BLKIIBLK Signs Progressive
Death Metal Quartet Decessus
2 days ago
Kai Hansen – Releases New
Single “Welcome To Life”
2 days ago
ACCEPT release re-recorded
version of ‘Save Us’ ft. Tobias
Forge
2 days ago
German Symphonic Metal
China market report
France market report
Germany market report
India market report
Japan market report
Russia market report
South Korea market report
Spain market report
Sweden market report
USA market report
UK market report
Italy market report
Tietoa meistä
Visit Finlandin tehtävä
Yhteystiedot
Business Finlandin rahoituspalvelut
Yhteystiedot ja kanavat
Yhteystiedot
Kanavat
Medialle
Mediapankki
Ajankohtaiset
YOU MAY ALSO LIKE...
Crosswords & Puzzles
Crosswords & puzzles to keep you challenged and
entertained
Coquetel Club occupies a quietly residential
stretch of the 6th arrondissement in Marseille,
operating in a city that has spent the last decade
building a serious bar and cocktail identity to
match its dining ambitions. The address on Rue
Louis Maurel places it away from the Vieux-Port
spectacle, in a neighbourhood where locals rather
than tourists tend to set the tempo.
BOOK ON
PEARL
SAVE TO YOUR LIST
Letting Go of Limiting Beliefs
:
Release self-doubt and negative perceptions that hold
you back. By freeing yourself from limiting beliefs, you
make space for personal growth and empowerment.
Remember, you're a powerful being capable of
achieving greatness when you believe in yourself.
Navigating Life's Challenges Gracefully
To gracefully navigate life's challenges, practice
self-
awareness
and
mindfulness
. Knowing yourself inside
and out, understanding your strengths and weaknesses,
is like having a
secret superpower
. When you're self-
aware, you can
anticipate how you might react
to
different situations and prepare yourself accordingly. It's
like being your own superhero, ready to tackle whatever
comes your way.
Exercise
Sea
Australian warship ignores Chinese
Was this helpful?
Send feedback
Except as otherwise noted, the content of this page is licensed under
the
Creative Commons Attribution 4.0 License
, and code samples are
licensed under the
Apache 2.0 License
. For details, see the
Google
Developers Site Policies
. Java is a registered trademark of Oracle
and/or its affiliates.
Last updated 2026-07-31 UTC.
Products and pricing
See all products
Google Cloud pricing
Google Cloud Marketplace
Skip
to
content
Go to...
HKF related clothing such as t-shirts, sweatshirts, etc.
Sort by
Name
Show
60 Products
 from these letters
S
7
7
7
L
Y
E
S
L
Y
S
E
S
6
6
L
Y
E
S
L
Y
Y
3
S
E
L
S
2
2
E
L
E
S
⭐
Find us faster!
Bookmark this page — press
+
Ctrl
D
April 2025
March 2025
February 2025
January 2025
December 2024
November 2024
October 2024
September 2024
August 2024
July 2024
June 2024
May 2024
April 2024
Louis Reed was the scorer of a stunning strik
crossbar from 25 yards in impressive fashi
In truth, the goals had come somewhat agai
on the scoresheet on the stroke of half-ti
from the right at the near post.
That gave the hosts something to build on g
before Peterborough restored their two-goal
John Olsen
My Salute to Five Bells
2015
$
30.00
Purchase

+-------+

Prompt
Down to the last character, restate every record.

Result for this task
BLKIIBLK Signs Progressive
Death Metal Quartet Decessus
2 days ago
Kai Hansen – Releases New
Single “Welcome To Life”
2 days ago
ACCEPT release re-recorded
version of ‘Save Us’ ft. Tobias
Forge
2 days ago
German Symphonic Metal
China market report
France market report
Germany market report
India market report
Japan market report
Russia market report
South Korea market report
Spain market report
Sweden market report
USA market report
UK market report
Italy market report
Tietoa meistä
Visit Finlandin tehtävä
Yhteystiedot
Business Finlandin rahoituspalvelut
Yhteystiedot ja kanavat
Yhteystiedot
Kanavat
Medialle
Mediapankki
Ajankohtaiset
YOU MAY ALSO LIKE...
Crosswords & Puzzles
Crosswords & puzzles to keep you challenged and
entertained
Coquetel Club occupies a quietly residential
stretch of the 6th arrondissement in Marseille,
operating in a city that has spent the last decade
building a serious bar and cocktail identity to
match its dining ambitions. The address on Rue
Louis Maurel places it away from the Vieux-Port
spectacle, in a neighbourhood where locals rather
than tourists tend to set the tempo.
BOOK ON
PEARL
SAVE TO YOUR LIST
Letting Go of Limiting Beliefs
:
Release self-doubt and negative perceptions that hold
you back. By freeing yourself from limiting beliefs, you
make space for personal growth and empowerment.
Remember, you're a powerful being capable of
achieving greatness when you believe in yourself.
Navigating Life's Challenges Gracefully
To gracefully navigate life's challenges, practice
self-
awareness
and
mindfulness
. Knowing yourself inside
and out, understanding your strengths and weaknesses,
is like having a
secret superpower
. When you're self-
aware, you can
anticipate how you might react
to
different situations and prepare yourself accordingly. It's
like being your own superhero, ready to tackle whatever
comes your way.
Exercise
Sea
Australian warship ignores Chinese
Was this helpful?
Send feedback
Except as otherwise noted, the content of this page is licensed under
the
Creative Commons Attribution 4.0 License
, and code samples are
licensed under the
Apache 2.0 License
. For details, see the
Google
Developers Site Policies
. Java is a registered trademark of Oracle
and/or its affiliates.
Last updated 2026-07-31 UTC.
Products and pricing
See all products
Google Cloud pricing
Google Cloud Marketplace
Skip
to
content
Go to...
HKF related clothing such as t-shirts, sweatshirts, etc.
Sort by
Name
Show
60 Products
 from these letters
S
7
7
7
L
Y
E
S
L
Y
S
E
S
6
6
L
Y
E
S
L
Y
Y
3
S
E
L
S
2
2
E
L
E
S
⭐
Find us faster!
Bookmark this page — press
+
Ctrl
D
April 2025
March 2025
February 2025
January 2025
December 2024
November 2024
October 2024
September 2024
August 2024
July 2024
June 2024
May 2024
April 2024
Louis Reed was the scorer of a stunning strik
crossbar from 25 yards in impressive fashi
In truth, the goals had come somewhat agai
on the scoresheet on the stroke of half-ti
from the right at the near post.
That gave the hosts something to build on g
before Peterborough restored their two-goal
John Olsen
My Salute to Five Bells
2015
$
30.00
Purchase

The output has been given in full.